Task description:
Could you repeat every line below exactly, skipping the images?

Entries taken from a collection
Start of Block

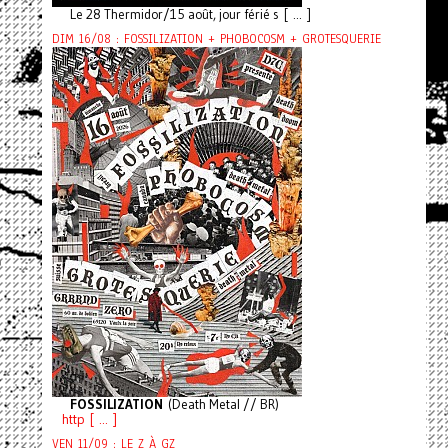
Le 28 Thermidor/15 août, jour férié s [ ... ]
DIM 16/08 : FOSSILIZATION + PHOBOCOSM + GROTESQUERIE
FOSSILIZATION
(Death Metal // BR)
http [ ... ]
VEN 11/09 : LE Z À GZ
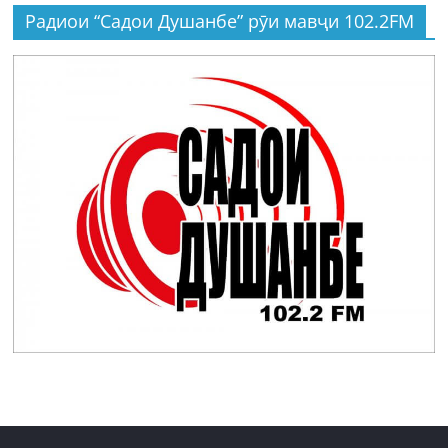
Радиои “Садои Душанбе” рӯи мавҷи 102.2FM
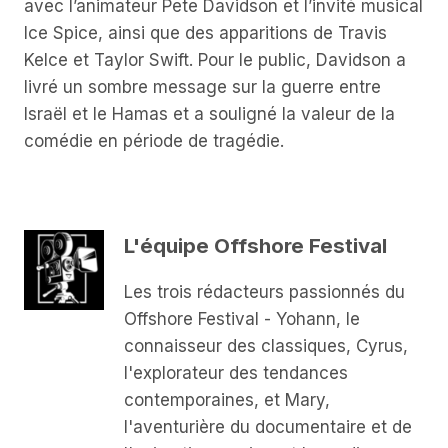
avec l’animateur Pete Davidson et l’invité musical
Ice Spice, ainsi que des apparitions de Travis
Kelce et Taylor Swift. Pour le public, Davidson a
livré un sombre message sur la guerre entre
Israël et le Hamas et a souligné la valeur de la
comédie en période de tragédie.
L'équipe Offshore Festival
Les trois rédacteurs passionnés du
Offshore Festival - Yohann, le
connaisseur des classiques, Cyrus,
l'explorateur des tendances
contemporaines, et Mary,
l'aventurière du documentaire et de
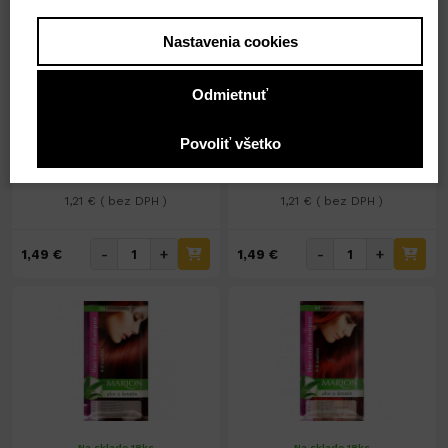
Nastavenia cookies
Na sklade 24ks
Na sklade 18ks
Marion tónovací šampón
Marion tónovací šampón
Odmietnuť
40ml č.98 BORDO
40ml č.97 VIŠŇA
Povoliť všetko
1,49 €
1,49 €
1,21 € ( bez DPH )
1,21 € ( bez DPH )
-
+
-
+
1,49 €
1,49 €
Na sklade 18ks
Na sklade 18ks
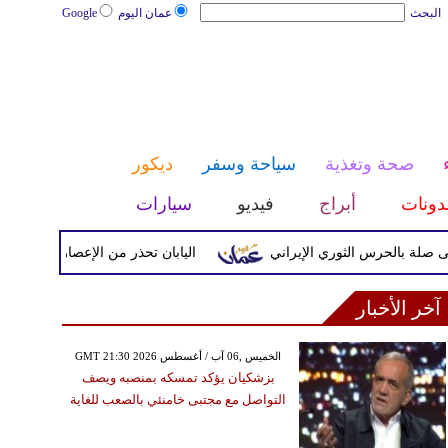
البحث
عمان اليوم
Google
صحة وتغذية
سياحة وسفر
ديكور
دونات
أبراج
فيديو
سيارات
حرس الثوري الإيراني
اليابان تحذر من الإعصار دولفين ورياح عاتي
آخر الأخبار
GMT 21:30 2026 الخميس ,06 آب / أغسطس
بزشكيان يؤكد تمسكه بمنصبه ويصف
التواصل مع مجتبى خامنئي بالصعب للغاية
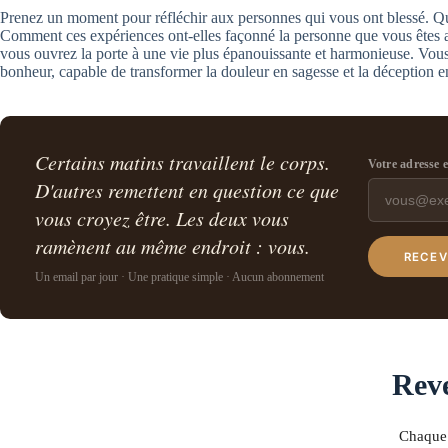
Prenez un moment pour réfléchir aux personnes qui vous ont blessé. Qu
Comment ces expériences ont-elles façonné la personne que vous êtes au
vous ouvrez la porte à une vie plus épanouissante et harmonieuse. Vous
bonheur, capable de transformer la douleur en sagesse et la déception en
Certains matins travaillent le corps.
Votre adresse 
D'autres remettent en question ce que
vous croyez être. Les deux vous
ramènent au même endroit : vous.
RECEV
Un email par jour · Une pratique simple · Aucun abonnement
Reve
Chaque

End of Block

Answer for this exercise:
Le 28 Thermidor/15 août, jour férié s [ ... ]
DIM 16/08 : FOSSILIZATION + PHOBOCOSM + GROTESQUERIE
FOSSILIZATION
(Death Metal // BR)
http [ ... ]
VEN 11/09 : LE Z À GZ
Радиои “Садои Душанбе” рӯи мавҷи 102.2FM
avec l’animateur Pete Davidson et l’invité musical
Ice Spice, ainsi que des apparitions de Travis
Kelce et Taylor Swift. Pour le public, Davidson a
livré un sombre message sur la guerre entre
Israël et le Hamas et a souligné la valeur de la
comédie en période de tragédie.
L'équipe Offshore Festival
Les trois rédacteurs passionnés du
Offshore Festival - Yohann, le
connaisseur des classiques, Cyrus,
l'explorateur des tendances
contemporaines, et Mary,
l'aventurière du documentaire et de
Nastavenia cookies
Na sklade 24ks
Na sklade 18ks
Marion tónovací šampón
Marion tónovací šampón
Odmietnuť
40ml č.98 BORDO
40ml č.97 VIŠŇA
Povoliť všetko
1,49 €
1,49 €
1,21 € ( bez DPH )
1,21 € ( bez DPH )
-
+
-
+
1,49 €
1,49 €
Na sklade 18ks
Na sklade 18ks
البحث
عمان اليوم
Google
صحة وتغذية
سياحة وسفر
ديكور
دونات
أبراج
فيديو
سيارات
حرس الثوري الإيراني
اليابان تحذر من الإعصار دولفين ورياح عاتي
آخر الأخبار
GMT 21:30 2026 الخميس ,06 آب / أغسطس
بزشكيان يؤكد تمسكه بمنصبه ويصف
التواصل مع مجتبى خامنئي بالصعب للغاية
Prenez un moment pour réfléchir aux personnes qui vous ont blessé. Qu
Comment ces expériences ont-elles façonné la personne que vous êtes au
vous ouvrez la porte à une vie plus épanouissante et harmonieuse. Vous
bonheur, capable de transformer la douleur en sagesse et la déception en
Certains matins travaillent le corps.
Votre adresse 
D'autres remettent en question ce que
vous croyez être. Les deux vous
ramènent au même endroit : vous.
RECEV
Un email par jour · Une pratique simple · Aucun abonnement
Reve
Chaque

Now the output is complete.